Everything from the line containing "Gorros & Chapéus" to the last line of the records must be returned verbatim; nothing else belongs in the output.

START Dataset extract

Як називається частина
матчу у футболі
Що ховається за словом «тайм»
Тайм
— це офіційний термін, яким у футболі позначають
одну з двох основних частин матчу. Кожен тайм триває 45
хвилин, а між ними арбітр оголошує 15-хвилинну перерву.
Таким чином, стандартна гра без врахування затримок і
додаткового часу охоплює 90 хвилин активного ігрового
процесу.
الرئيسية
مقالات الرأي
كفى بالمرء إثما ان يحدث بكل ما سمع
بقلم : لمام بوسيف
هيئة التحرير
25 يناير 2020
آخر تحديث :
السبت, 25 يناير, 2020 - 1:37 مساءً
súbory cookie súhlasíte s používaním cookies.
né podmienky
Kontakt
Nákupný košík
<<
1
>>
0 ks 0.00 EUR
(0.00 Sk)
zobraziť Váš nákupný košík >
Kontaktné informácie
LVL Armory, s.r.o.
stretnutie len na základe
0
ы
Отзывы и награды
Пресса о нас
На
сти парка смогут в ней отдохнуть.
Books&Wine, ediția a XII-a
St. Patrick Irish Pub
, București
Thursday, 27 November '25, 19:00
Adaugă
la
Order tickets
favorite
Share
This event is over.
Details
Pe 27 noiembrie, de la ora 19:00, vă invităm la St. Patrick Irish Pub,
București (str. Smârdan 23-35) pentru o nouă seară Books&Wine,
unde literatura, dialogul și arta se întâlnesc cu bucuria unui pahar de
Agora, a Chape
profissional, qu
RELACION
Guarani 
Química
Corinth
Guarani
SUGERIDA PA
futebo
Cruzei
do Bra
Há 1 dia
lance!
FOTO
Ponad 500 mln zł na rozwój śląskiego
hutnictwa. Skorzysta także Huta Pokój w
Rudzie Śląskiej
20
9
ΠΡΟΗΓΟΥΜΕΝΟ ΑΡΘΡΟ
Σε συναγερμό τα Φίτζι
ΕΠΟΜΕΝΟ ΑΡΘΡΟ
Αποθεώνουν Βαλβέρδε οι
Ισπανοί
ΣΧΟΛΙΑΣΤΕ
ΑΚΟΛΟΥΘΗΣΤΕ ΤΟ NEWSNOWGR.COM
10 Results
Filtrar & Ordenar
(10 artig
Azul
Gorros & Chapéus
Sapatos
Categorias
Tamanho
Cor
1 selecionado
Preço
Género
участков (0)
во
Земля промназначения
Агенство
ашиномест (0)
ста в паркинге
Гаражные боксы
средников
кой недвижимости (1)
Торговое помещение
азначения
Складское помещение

END Dataset extract

### Answer to this exercise
Gorros & Chapéus
Sapatos
Categorias
Tamanho
Cor
1 selecionado
Preço
Género
участков (0)
во
Земля промназначения
Агенство
ашиномест (0)
ста в паркинге
Гаражные боксы
средников
кой недвижимости (1)
Торговое помещение
азначения
Складское помещение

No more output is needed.